Self-replicating machine

  • Hatter
    27th Jun 2013 Member 0 Permalink

    @Bimmo_devices:

    Who says the SRM needs to be that complex? It could be so simple that an actual memory storage isn't needed. This doesn't mean that a 'DNA' like substance isn't nessecary. It is, but if it is simple, a UC can be smaller and more simple.

     

    @Box-Poorsoft: That's the attitude i'm talking about!

     

    @Greymatter: A machine that grows could..somewhat be possible using pistons and paste to make brick. I'm sure there are plent of other ways to make the SRMs grow.

     

  • bimmo_devices
    27th Jun 2013 Member 0 Permalink

    well, the memory isn't necessary - GOL sometimes just generates pixels of itself right beside itself. This way the particle, by definition, is a SRM. Fnding a machine that just happens to replicate would take forever, whereas constructing a predictable machine would be easier. The universal constructor is VERY useful. why not, after duplicating, have the SRM make computers which would be put to good use?

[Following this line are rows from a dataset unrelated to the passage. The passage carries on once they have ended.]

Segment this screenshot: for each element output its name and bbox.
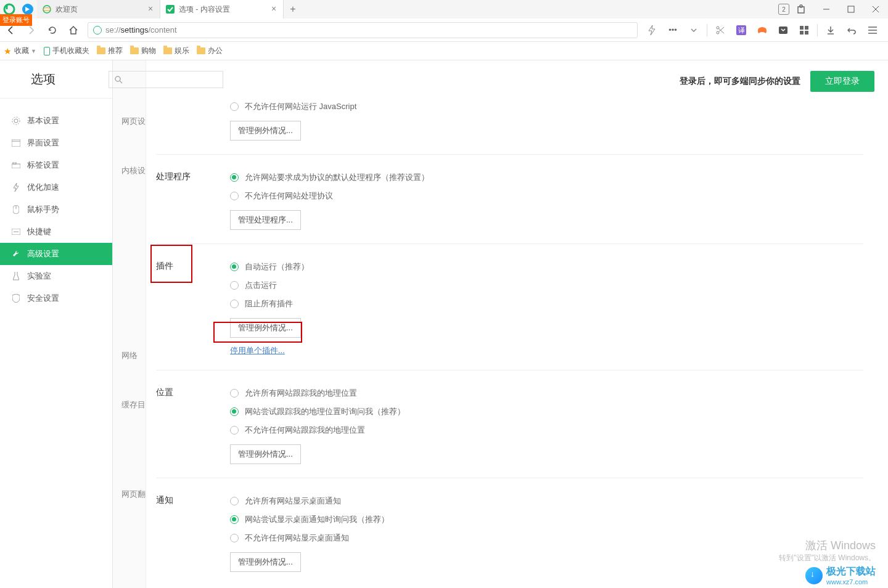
- sub-item[interactable]: 内核设: [113, 161, 146, 346]
- radio-option[interactable]: 允许网站要求成为协议的默认处理程序（推荐设置）: [230, 168, 863, 187]
- tab-settings[interactable]: 选项 - 内容设置 ×: [160, 0, 284, 18]
- download-logo-icon: [805, 567, 823, 584]
- disable-plugin-link[interactable]: 停用单个插件...: [230, 345, 285, 356]
- reload-button[interactable]: [42, 18, 63, 42]
- sidebar-item-tabs[interactable]: 标签设置: [0, 154, 112, 176]
- radio-option[interactable]: 允许所有网站跟踪我的地理位置: [230, 384, 863, 402]
- sub-item[interactable]: 网页设: [113, 112, 146, 161]
- tab-close-icon[interactable]: ×: [269, 5, 278, 14]
- game-icon[interactable]: [753, 21, 771, 39]
- radio-option[interactable]: 网站尝试跟踪我的地理位置时询问我（推荐）: [230, 402, 863, 421]
- tab-welcome[interactable]: 欢迎页 ×: [37, 0, 160, 18]
- sidebar-item-interface[interactable]: 界面设置: [0, 132, 112, 154]
- manage-exceptions-button[interactable]: 管理例外情况...: [230, 318, 301, 338]
- settings-tab-icon: [165, 4, 175, 14]
- manage-exceptions-button[interactable]: 管理例外情况...: [230, 552, 301, 572]
- svg-rect-31: [13, 162, 16, 164]
- translate-icon[interactable]: 译: [732, 21, 750, 39]
- sidebar-item-security[interactable]: 安全设置: [0, 287, 112, 309]
- radio-icon: [230, 102, 239, 111]
- window-controls: 2: [778, 0, 888, 18]
- extension-icon[interactable]: [797, 4, 807, 14]
- download-icon[interactable]: [821, 21, 840, 39]
- manage-handlers-button[interactable]: 管理处理程序...: [230, 210, 301, 230]
- sub-item[interactable]: 网页翻: [113, 485, 146, 547]
- section-title: 处理程序: [156, 168, 230, 230]
- chevron-down-icon[interactable]: [684, 21, 703, 39]
- separator: [707, 24, 707, 36]
- sidebar-item-lab[interactable]: 实验室: [0, 265, 112, 287]
- pocket-icon[interactable]: [774, 21, 792, 39]
- home-button[interactable]: [63, 18, 84, 42]
- undo-icon[interactable]: [842, 21, 861, 39]
- ie-icon: [42, 4, 52, 14]
- menu-icon[interactable]: [863, 21, 882, 39]
- svg-rect-28: [12, 139, 20, 147]
- minimize-button[interactable]: [814, 0, 839, 18]
- section-plugins: 插件 自动运行（推荐） 点击运行 阻止所有插件 管理例外情况... 停用单个插件…: [156, 244, 863, 370]
- sub-item[interactable]: 网络: [113, 346, 146, 396]
- sidebar-item-basic[interactable]: 基本设置: [0, 110, 112, 132]
- radio-option[interactable]: 自动运行（推荐）: [230, 258, 863, 276]
- phone-icon: [44, 47, 50, 55]
- shield-icon: [11, 293, 21, 303]
- sub-sidebar: 网页设 内核设 网络 缓存目 网页翻: [113, 60, 146, 588]
- radio-option[interactable]: 不允许任何网站处理协议: [230, 187, 863, 205]
- sidebar-item-advanced[interactable]: 高级设置: [0, 243, 112, 265]
- sidebar-list: 基本设置 界面设置 标签设置 优化加速 鼠标手势 快捷键 高级设置 实验室 安全…: [0, 99, 112, 309]
- section-location: 位置 允许所有网站跟踪我的地理位置 网站尝试跟踪我的地理位置时询问我（推荐） 不…: [156, 370, 863, 478]
- sub-item[interactable]: 缓存目: [113, 396, 146, 485]
- left-header: 选项: [0, 60, 112, 99]
- bookmark-folder[interactable]: 推荐: [97, 46, 123, 56]
- radio-icon: [230, 192, 239, 200]
- svg-rect-18: [805, 26, 808, 30]
- tab-close-icon[interactable]: ×: [146, 5, 155, 14]
- manage-exceptions-button[interactable]: 管理例外情况...: [230, 121, 301, 141]
- separator: [817, 24, 818, 36]
- tab-count-badge[interactable]: 2: [778, 4, 789, 15]
- sidebar-item-shortcut[interactable]: 快捷键: [0, 221, 112, 243]
- address-bar[interactable]: se://settings/content: [88, 22, 638, 38]
- manage-exceptions-button[interactable]: 管理例外情况...: [230, 444, 301, 464]
- sidebar-item-mouse[interactable]: 鼠标手势: [0, 198, 112, 221]
- radio-option[interactable]: 允许所有网站显示桌面通知: [230, 492, 863, 510]
- radio-option[interactable]: 不允许任何网站运行 JavaScript: [230, 97, 863, 116]
- url-scheme: se://: [105, 25, 121, 35]
- bookmark-mobile[interactable]: 手机收藏夹: [44, 46, 89, 56]
- content: 选项 基本设置 界面设置 标签设置 优化加速 鼠标手势 快捷键 高级设置 实验室…: [0, 60, 888, 588]
- radio-option[interactable]: 不允许任何网站跟踪我的地理位置: [230, 421, 863, 439]
- tab-strip: 欢迎页 × 选项 - 内容设置 ×: [37, 0, 284, 18]
- svg-text:译: 译: [738, 27, 745, 34]
- grid-icon[interactable]: [795, 21, 813, 39]
- section-title: 通知: [156, 492, 230, 572]
- radio-option[interactable]: 点击运行: [230, 276, 863, 295]
- bookmark-folder[interactable]: 办公: [197, 46, 223, 56]
- svg-rect-7: [848, 6, 854, 12]
- favorites-button[interactable]: ★收藏▼: [4, 46, 36, 56]
- svg-point-1: [43, 6, 51, 13]
- sidebar-item-speed[interactable]: 优化加速: [0, 176, 112, 198]
- more-icon[interactable]: •••: [664, 21, 682, 39]
- lock-icon: [93, 26, 102, 35]
- radio-option[interactable]: 网站尝试显示桌面通知时询问我（推荐）: [230, 510, 863, 529]
- wrench-icon: [11, 249, 21, 259]
- window-icon: [11, 138, 21, 148]
- flash-icon[interactable]: [643, 21, 661, 39]
- windows-watermark: 激活 Windows 转到"设置"以激活 Windows。: [779, 538, 876, 563]
- radio-option[interactable]: 不允许任何网站显示桌面通知: [230, 529, 863, 547]
- login-badge[interactable]: 登录账号: [0, 14, 32, 26]
- scissors-icon[interactable]: [711, 21, 730, 39]
- maximize-button[interactable]: [839, 0, 863, 18]
- star-icon: ★: [4, 46, 12, 56]
- titlebar: 欢迎页 × 选项 - 内容设置 × + 2: [0, 0, 888, 18]
- close-button[interactable]: [863, 0, 888, 18]
- radio-icon: [230, 534, 239, 542]
- svg-point-0: [4, 4, 14, 14]
- new-tab-button[interactable]: +: [284, 4, 302, 15]
- bookmark-folder[interactable]: 购物: [130, 46, 156, 56]
- radio-option[interactable]: 阻止所有插件: [230, 295, 863, 313]
- section-javascript: 不允许任何网站运行 JavaScript 管理例外情况...: [156, 73, 863, 155]
- radio-icon: [230, 173, 239, 182]
- main-settings: 不允许任何网站运行 JavaScript 管理例外情况... 处理程序 允许网站…: [146, 60, 888, 588]
- bookmark-folder[interactable]: 娱乐: [163, 46, 189, 56]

        Isn't the information singularity the moment in time that computing power is growing at it's full potential? That woud require SRM's which double as computer factories.

  • Hatter
    4th Jul 2013 Member 0 Permalink

    Why couldn't the SRM be very simple that is made simply out of BRAY, some pistons, and some metalloid?

  • bimmo_devices
    5th Jul 2013 Member 0 Permalink

    The device needs to be complicated enough to be 'predictable'. You could just brute-force search for a pattern that replicates, but with hundreds of elements and a 700 X 350 px canvas, plodding through formal concepts would actually be easier. How would the your machine create material? or would it find material? The bray would also just decompose. Man people have thought about replication in the past. It has been so complicated that some thought that Biology is magical.